**Saved data entries:**
§

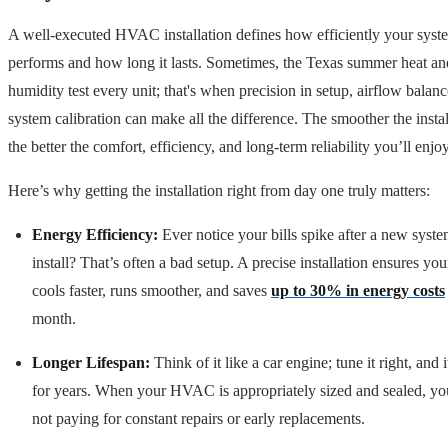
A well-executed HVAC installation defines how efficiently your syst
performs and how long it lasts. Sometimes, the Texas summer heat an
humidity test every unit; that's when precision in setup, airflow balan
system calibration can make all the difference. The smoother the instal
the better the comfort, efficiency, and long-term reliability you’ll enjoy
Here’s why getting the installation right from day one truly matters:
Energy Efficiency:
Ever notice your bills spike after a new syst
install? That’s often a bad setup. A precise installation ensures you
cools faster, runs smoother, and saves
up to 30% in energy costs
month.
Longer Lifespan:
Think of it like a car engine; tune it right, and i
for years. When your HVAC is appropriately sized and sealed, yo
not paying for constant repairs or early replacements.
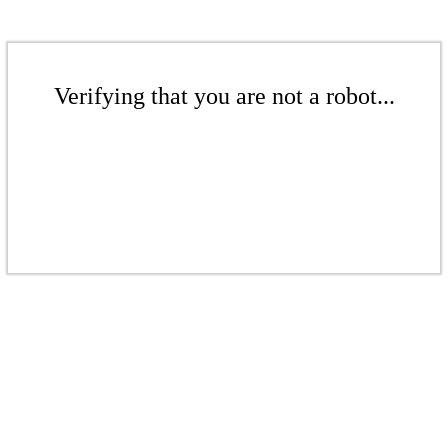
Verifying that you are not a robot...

§

**What you are asked to do:**
Leave out the pictures and repeat exactly the lines from the first line of the data through the line containing "the better the". Add nothing else.

**Solved exercise:**
A well-executed HVAC installation defines how efficiently your syst
performs and how long it lasts. Sometimes, the Texas summer heat an
humidity test every unit; that's when precision in setup, airflow balan
system calibration can make all the difference. The smoother the instal
the better the comfort, efficiency, and long-term reliability you’ll enjoy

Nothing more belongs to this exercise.